But most Ukrainians disagree. They prefer tangible benefits to renewed tensions with Russia. Consider some recent polling results:

According to a survey conducted by the Social Monitoring Center in 24 regions of Ukraine on December 5-15, 2012, 46% of Ukrainians support the country's accession to the Customs Union while 35% of respondents think that Ukraine should sign on to the FTA. Nineteen percent were undecided.

Among those who have made up their minds on the issue, 57% support joining the Customs Union; 43% say Ukraine should sign the FTA.

Similarly, Kiev-based Research & Branding conducted a survey entitled -- "Which Corresponds More to the Interests of Ukraine: the EU or the CU?"

It shows that support for the EU has declined from 37% in 2011 to 33% in 2012, whereas support fro the CU has grown from 36% to 39% in 2012.

It is clear that the European Union's insistence on the mutual exclusivity of the FTA and the CU stems not from economics but from geopolitics. That seemed to be the import of Russian Foreign Minister Sergei Lavrov's recent sharp response to Mr. Brok's remarks. He pointed out that the CU and the FTA are fundamentally compatible as both countries are members of the WTO and adhere to its rules and regulations. Prime Minister Azarov has staked out a similar position.

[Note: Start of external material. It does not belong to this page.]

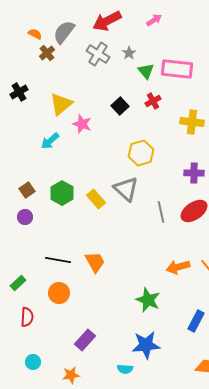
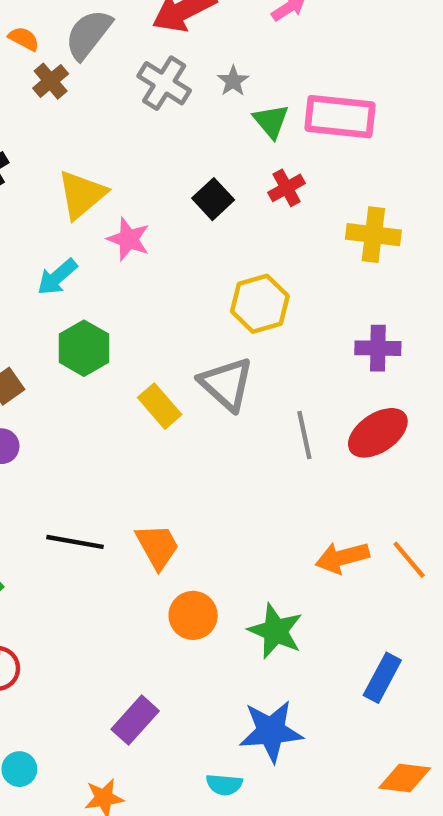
green hexagon: (62, 193) -> (84, 348), moved
orange circle: (59, 293) -> (193, 615), moved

The EU sees it otherwise, at least for now. Brussels's efforts to steer Ukraine away from the Customs Union is clearly influenced by outgoing US Secretary of State Hillary Clinton's recent declaration that the US, as a matter of policy, seeks to thwart Moscow's plans to forge a common Eurasian Economic Space of which the CU is the foundation. Let's hope Senator John Kerry, recently nominated to replace Mrs. Clinton, reverses her position, which has nothing to do with American national interests -- and in many respects contradicts them. But that is a subject for another time.